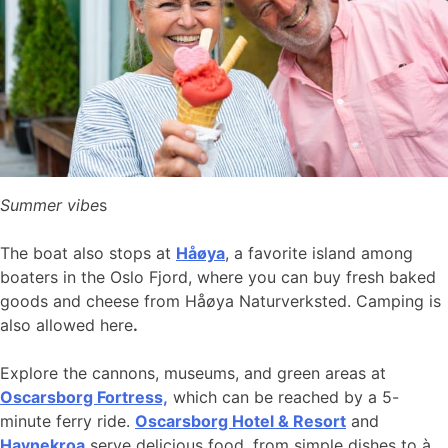
Summer vibe
s
The boat also stops at
Håøya
, a favorite island among
boaters in the Oslo Fjord, where you can buy fresh baked
goods and cheese from Håøya Naturverksted. Camping is
also allowed here
.
Explore the cannons, museums, and green areas at
Oscarsborg Fortress,
which can be reached by a 5-
minute ferry ride.
Oscarsborg Hotel & Resort
and
Havnekroa
serve delicious food, from simple dishes to à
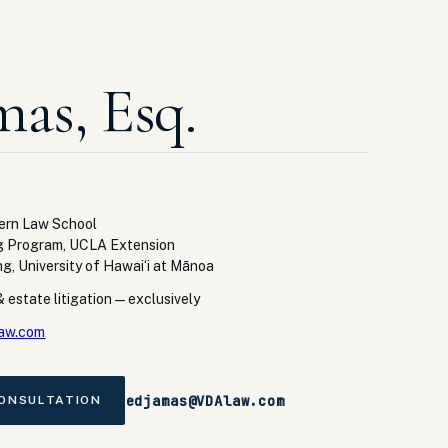
mas, Esq.
tern Law School
g Program, UCLA Extension
ng, University of Hawaiʻi at Mānoa
 estate litigation — exclusively
aw.com
edjamas@VDAlaw.com
CONSULTATION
------------------------------------------------------------------------
TASK GOAL -
Would you copy all lines in the records where the string "also" appears?

EXERCISE OUTPUT -
The boat also stops at
also allowed here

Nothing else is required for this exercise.